La extensión global de las prácticas terroristas, especialmente en los últimos decenios, podría atribuirse por algunos a una suerte de “renovada degeneración” de la civilización humana a partir de la globalizada exacerbación de fanatismos.
Y si bien son esencialmente hoy individuos y grupos ofuscados y exaltados los comisores materiales de no pocos actos de extrema brutalidad y barbarie a escala planetaria, no es lícito estimar que todo se reduce a que la maldad y el deseo de dañar son intrínsecos de nuestra especie.
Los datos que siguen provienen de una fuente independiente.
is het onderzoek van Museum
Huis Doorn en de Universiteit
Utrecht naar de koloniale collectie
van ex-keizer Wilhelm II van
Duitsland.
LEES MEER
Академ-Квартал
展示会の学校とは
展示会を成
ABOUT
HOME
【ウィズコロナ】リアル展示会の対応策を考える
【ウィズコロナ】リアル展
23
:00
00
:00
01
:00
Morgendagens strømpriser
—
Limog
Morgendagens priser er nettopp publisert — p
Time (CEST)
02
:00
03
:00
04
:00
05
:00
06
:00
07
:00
En realidad, hay mucho de manipulación y utilización por fuertes intereses mezquinos en tan brutales prácticas y actitudes desviadas, aun cuando esté latente el peligro —como ya ha sucedido muchas veces— de que las mordidas también alcancen la mano de tan deleznables promotores.
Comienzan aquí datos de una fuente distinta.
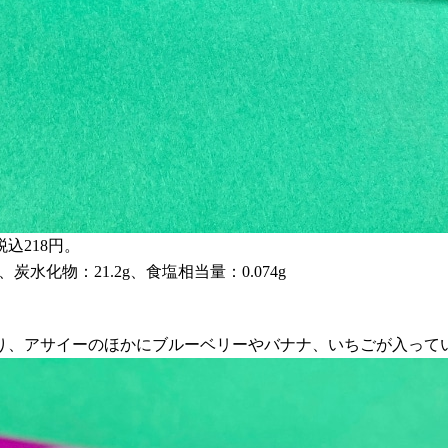
込218円。
g、炭水化物：21.2g、食塩相当量：0.074g
り、アサイーのほかにブルーベリーやバナナ、いちごが入って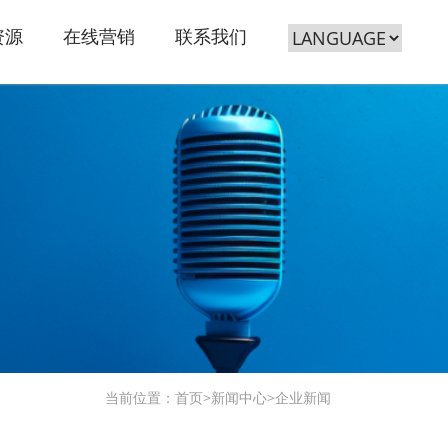
资源
在线营销
联系我们
当前位置：
首页
>
新闻中心
>
企业新闻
En consecuencia, un análisis serio del auge terrorista (esencialmente islámico) en los últimos tiempos, no puede obviar el vincularlo estrechamente a las políticas de corte hegemónico que han encontrado espacios en los reajustes geoestratégicos derivados del derrumbe del socialismo Este europeo y de la Unión Soviética a fines de la pasada centuria, y la conversión de Oriente Medio y Asia Central en un terreno especialmente codiciado por los que aspiran a cortar los renovados fueros de Rusia y China, y entronizarse como dueños absolutos del planeta.
Para ello Washington, sus restantes aliados de la OTAN, las satrapías árabes, el sionismo y los extremistas islámicos, establecieron toda una coalición nada secreta, donde los primeros han fungido como organizadores, entrenadores y suministradores de armas y pertrechos a aquellos que, bajo criterios retorcidos con respecto al Islam, no dudan en convertirse en instrumentos de quienes les posibliten recursos para hacer viables sus propias visiones en torno a la reconformación del mundo musulmán.
No son tendencias nuevas en la historia de aquella parte del mundo. Desde la segunda década del pasado siglo ya se hacían sentir las ideas de establecer regímenes extremistas y califatos del corte de los que reivindican hoy Al Qaeda, Al Nusra o el Estado Islámico.
Los mecanismos para lograrlo han sido siempre similares: la violencia extrema contra toda suerte de “infieles”, entendidos estos como todos aquellos (musulmanes o no) que no comulguen con la intepretación más retorcida y dogmática del Corán.
Y ese ha sido precisamente el rebaño en que han puesto sus ojos y sus recursos los intereses imperiales y hegemonistas, a partir del axioma de que, al final, siempre será preferible entendérselas con “unos pocos yihadistas armados que con una potencia mundial en toda regla”.
Esta práctica, tenía que pasar, ha sobrepasado más de una vez “los límites permisibles”, y ha llevado la muerte y la destrucción incluso a las ciudades y calles de los Estados Unidos, Europa Occidental, Turquía, y en días atrás a la propia Arabia Saudita, a pocos metros incluso de la sagrada Mezquita del Profeta, en la ciudad de Medina.
Ello sin contar la ola de atentados que los extremistas prosiguen en Iraq y Siria, a donde tuvieron pleno y aplaudido acceso como quintas columnas al servicio de los grupos totalitarios de poder, justo para revertir sociedades regionales incómodas a las pretensiones de total dominio foráneo, sobre un área geográfica que colinda peligrosamente con los dos gigantes que Washington estima sus enemigos esenciales a batir.
De manera que hoy el terror (tan inesperado y poco complicado de ejecutar por un fanático envuelto en dinamita o varios extremistas armados dislocados en una plaza pública, un aeropuerto o un centro de diversión) se ha convertido en un horrendo plato casi cotidiano en muchas partes del orbe. Fenómeno que no puede ser atribuido solamente a la simple acción aislada de unos cuantos “malos de la película”, sino que es obra y secuela del irresponsable oportunismo de aquellos poderosos que, a cuenta de imponer su voluntad global, no dudan en colocar el arma asesina en manos de la obtusa irracionalidad para que una vez más se tiña de sangre.